1話 昼休み
チャイムが鳴り、昼休みの始まりを告げる。
食堂に昼食をとりに行く者や、弁当を広げる者、友達と喋りはじめる者など、授業終わりの独特のざわざわとした雰囲気が教室を包む。
私立霧立高等学校の1年C組の都山椿は、クラスメイトと昼食をとるため、カバンから弁当を取り出す。
「つば〜き〜、聞いてよ〜、山川かける先輩がね〜!」
そうしていると聞こえた声。
クラスメイトで椿の友達である春野夢がサンドイッチ片手に椿の席へとやって来たのだ。
「また、その話ですか…。」
夢に続いてやってきたのは、椿の友達、滝野琴音である。
椿は、よくこの二人と昼食をとるのである。
「えー、いいじゃないのよ〜。かける先輩、かっこいいんだもん〜。」
夢は椿の前の席に座ると、その”山川かける先輩、かっこよかった話”を嬉々として話始めた。
琴音は呆れ顔で椿の隣の席に座り、弁当を食べ始めた。
夢は所謂ミーハーという部類に入るようで、好きな人……というか、憧れの人がコロコロと変わっている。

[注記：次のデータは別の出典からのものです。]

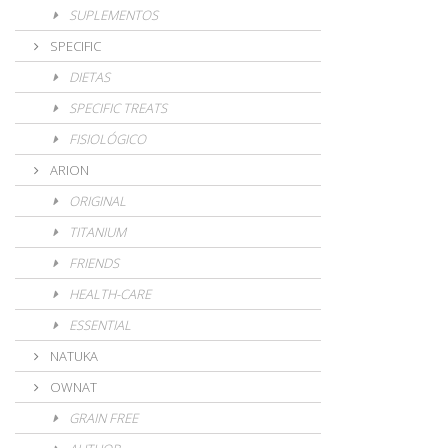
SUPLEMENTOS
SPECIFIC
DIETAS
SPECIFIC TREATS
FISIOLÓGICO
ARION
ORIGINAL
TITANIUM
FRIENDS
HEALTH-CARE
ESSENTIAL
NATUKA
OWNAT
GRAIN FREE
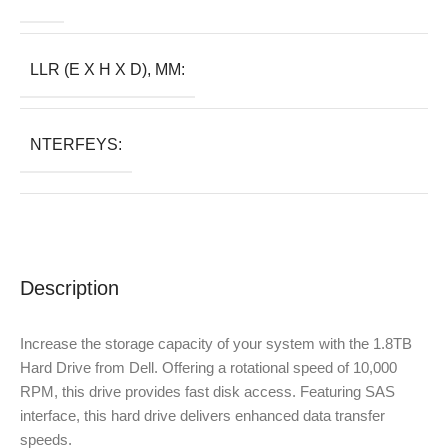
LLR (E X H X D), MM:
NTERFEYS:
Description
Increase the storage capacity of your system with the 1.8TB
Hard Drive from Dell. Offering a rotational speed of 10,000
RPM, this drive provides fast disk access. Featuring SAS
interface, this hard drive delivers enhanced data transfer
speeds.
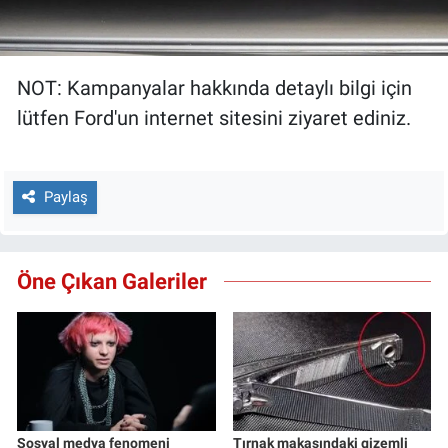
NOT: Kampanyalar hakkında detaylı bilgi için
lütfen Ford'un internet sitesini ziyaret ediniz.
Paylaş
Öne Çıkan Galeriler
Sosyal medya fenomeni
Tırnak makasındaki gizemli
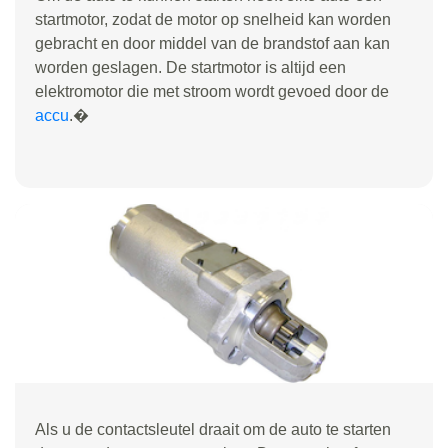
startmotor, zodat de motor op snelheid kan worden
gebracht en door middel van de brandstof aan kan
worden geslagen. De startmotor is altijd een
elektromotor die met stroom wordt gevoed door de
accu
.�
Als u de contactsleutel draait om de auto te starten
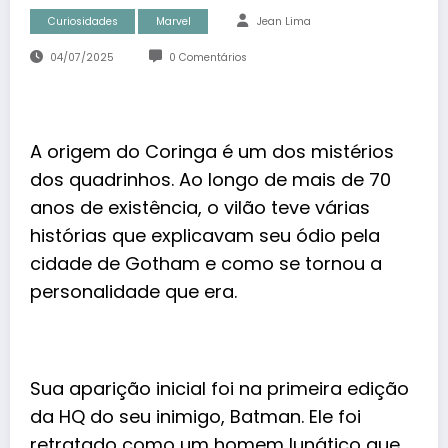
Curiosidades
Marvel
Jean Lima
04/07/2025
0 Comentários
A origem do Coringa é um dos mistérios
dos quadrinhos. Ao longo de mais de 70
anos de existência, o vilão teve várias
histórias que
explicavam
seu ódio pela
cidade de Gotham e como se tornou a
personalidade que era.
Sua aparição inicial foi na primeira edição
da HQ do seu inimigo,
Batman
. Ele foi
retratado como um homem lunático que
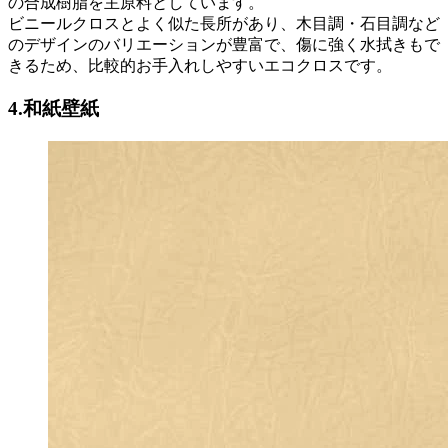
の合成樹脂を主原料としています。
ビニールクロスとよく似た長所があり、木目調・石目調など
のデザインのバリエーションが豊富で、傷に強く水拭きもで
きるため、比較的お手入れしやすいエコクロスです。
4.和紙壁紙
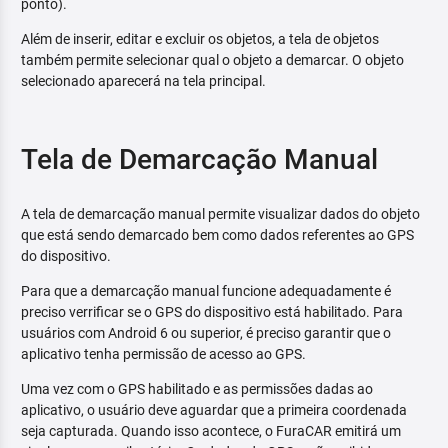
ponto).
Além de inserir, editar e excluir os objetos, a tela de objetos
também permite selecionar qual o objeto a demarcar. O objeto
selecionado aparecerá na tela principal.
Tela de Demarcação Manual
A tela de demarcação manual permite visualizar dados do objeto
que está sendo demarcado bem como dados referentes ao GPS
do dispositivo.
Para que a demarcação manual funcione adequadamente é
preciso verrificar se o GPS do dispositivo está habilitado. Para
usuários com Android 6 ou superior, é preciso garantir que o
aplicativo tenha permissão de acesso ao GPS.
Uma vez com o GPS habilitado e as permissões dadas ao
aplicativo, o usuário deve aguardar que a primeira coordenada
seja capturada. Quando isso acontece, o FuraCAR emitirá um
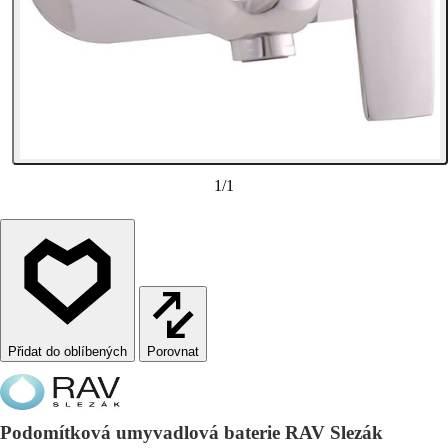
1
/
1
Porovnat
Podomítková umyvadlová baterie RAV Slezák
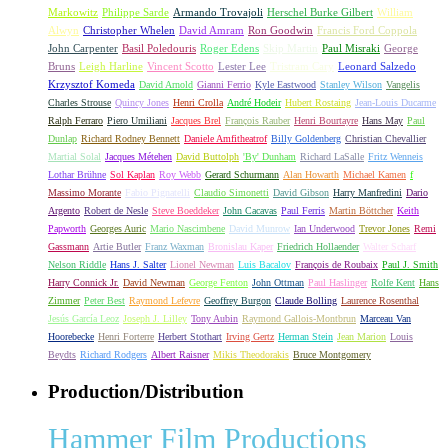
Markowitz
Philippe Sarde
Armando Trovajoli
Herschel Burke Gilbert
William
Alwyn
Christopher Whelen
David Amram
Ron Goodwin
Francis Ford Coppola
John Carpenter
Basil Poledouris
Roger Edens
Skip Martin
Paul Misraki
George
Bruns
Leigh Harline
Vincent Scotto
Lester Lee
Tristram Cary
Leonard Salzedo
Krzysztof Komeda
David Arnold
Gianni Ferrio
Kyle Eastwood
Stanley Wilson
Vangelis
Charles Strouse
Quincy Jones
Henri Crolla
André Hodeir
Hubert Rostaing
Jean-Louis Ducarme
Ralph Ferraro
Piero Umiliani
Jacques Brel
François Rauber
Henri Bourtayre
Hans May
Paul
Dunlap
Richard Rodney Bennett
Daniele Amfitheatrof
Billy Goldenberg
Christian Chevallier
Martial Solal
Jacques Métehen
David Buttolph
'By' Dunham
Richard LaSalle
Fritz Wenneis
Lothar Brühne
Sol Kaplan
Roy Webb
Gerard Schurmann
Alan Howarth
Michael Kamen
f
Massimo Morante
Fabio Pignatelli
Claudio Simonetti
David Gibson
Harry Manfredini
Dario
Argento
Robert de Nesle
Steve Boeddeker
John Cacavas
Paul Ferris
Martin Böttcher
Keith
Papworth
Georges Auric
Mario Nascimbene
David Munrow
Ian Underwood
Trevor Jones
Remi
Gassmann
Artie Butler
Franz Waxman
Bronislau Kaper
Friedrich Hollaender
Walter Scharf
Nelson Riddle
Hans J. Salter
Lionel Newman
Luis Bacalov
François de Roubaix
Paul J. Smith
Harry Connick Jr.
David Newman
George Fenton
John Ottman
Paul Haslinger
Rolfe Kent
Hans
Zimmer
Peter Best
Raymond Lefevre
Geoffrey Burgon
Claude Bolling
Laurence Rosenthal
Jesús García Leoz
Joseph J. Lilley
Tony Aubin
Raymond Gallois-Montbrun
Marceau Van
Hoorebecke
Henri Forterre
Herbert Stothart
Irving Gertz
Herman Stein
Jean Marion
Louis
Beydts
Richard Rodgers
Albert Raisner
Mikis Theodorakis
Bruce Montgomery
Production/Distribution
Hammer Film Productions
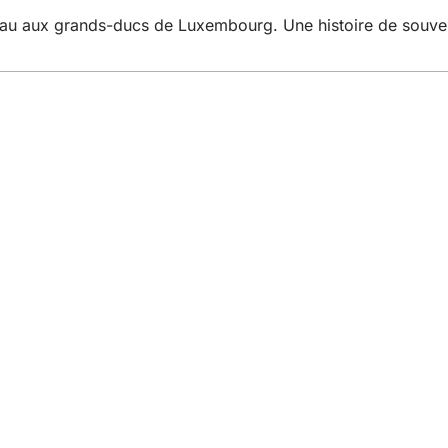
u aux grands-ducs de Luxembourg. Une histoire de souver
ifestations
ns
le site web
identialité
ation
sibilité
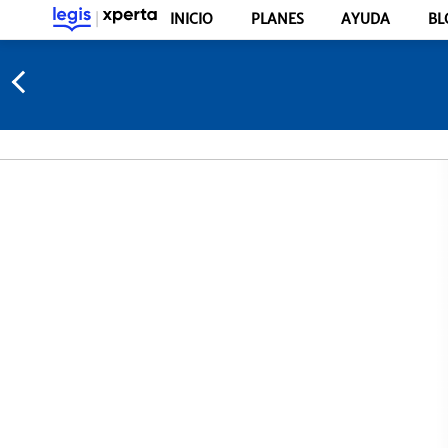
INICIO
PLANES
AYUDA
BL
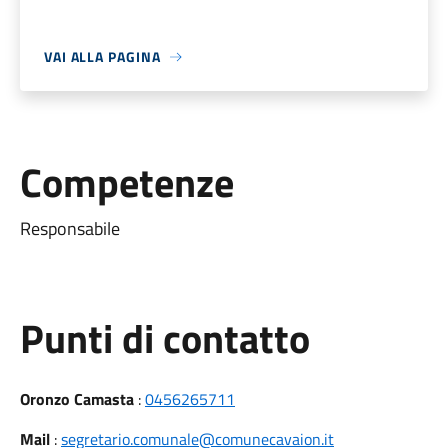
VAI ALLA PAGINA
Competenze
Responsabile
Punti di contatto
Oronzo Camasta
:
0456265711
Mail
:
segretario.comunale@comunecavaion.it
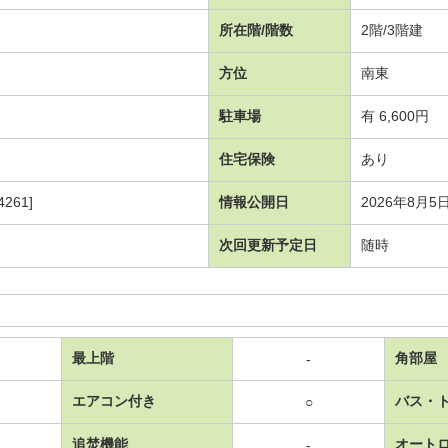
所在階/階数
2階/3階建
方位
南東
駐車場
有 6,600円
住宅保険
あり
261]
情報公開日
2026年8月5
次回更新予定日
随時
最上階
角部屋
-
エアコン付き
バス・
○
追焚機能
オート
-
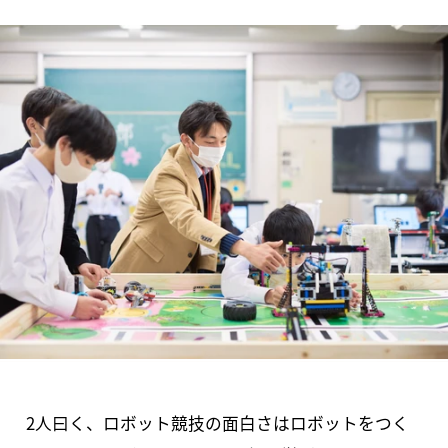
2人曰く、ロボット競技の面白さはロボットをつく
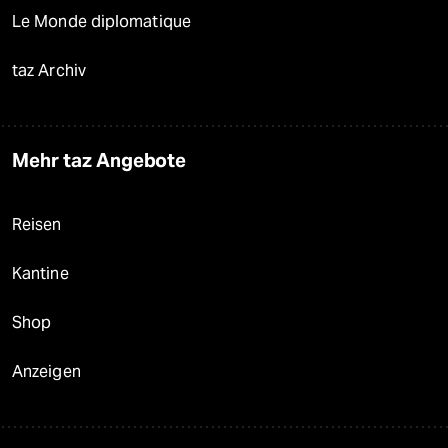
Le Monde diplomatique
taz Archiv
Mehr taz Angebote
Reisen
Kantine
Shop
Anzeigen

毎度毎度よくそんなに熱くなれるね、と思いつつ、椿は、弁当に入っていた唐揚げを口に入れた。
そして、先ほどから話に出てきている、山川かける先輩とは、椿の一つ上の二年生で、サッカー部のエース。
顔良し、頭よし、運動神経よしの三拍子が揃っており、おまけに性格もよしときた。
これで、女子のハートを掴まないはずがない。
学年問わず人気の先輩である。
椿としては、特に興味があるわけではないが。
どちらかと言えば、夢にその話を聞かされすぎて、うんざりしているくらいだ。
毎度毎度話を聞かされる身にもなって欲しいが。
「でね、夢が、ボールを拾ってあげたの!」
リボンでツインテールに結ばれた夢の髪がゆらゆら揺れる。
キラキラした笑顔で話す夢。
この性格じゃなかったら、即彼氏が出来ていただろう。
まあ、今でも夢に好意を寄せる相手はたくさんいるが。
「椿もさー、恋しなよ〜。白馬の王子様様が迎えに来てくれりなんてのは、物語の中だけだぞっ!」
白馬の王子様ねぇ……
「ごめん、そーいうの、興味ない。」
椿が言うと、夢は、えーっと声を上げる。
「恋って素敵なのに〜……!じゃあ、琴音は?」
「生憎ですが、私もありませんね。」
まだまだブーブー言っている夢。
恋ねぇ……
私には、一生縁のない話だ…
椿は、夢を横目にそんなことを思っていたのだった。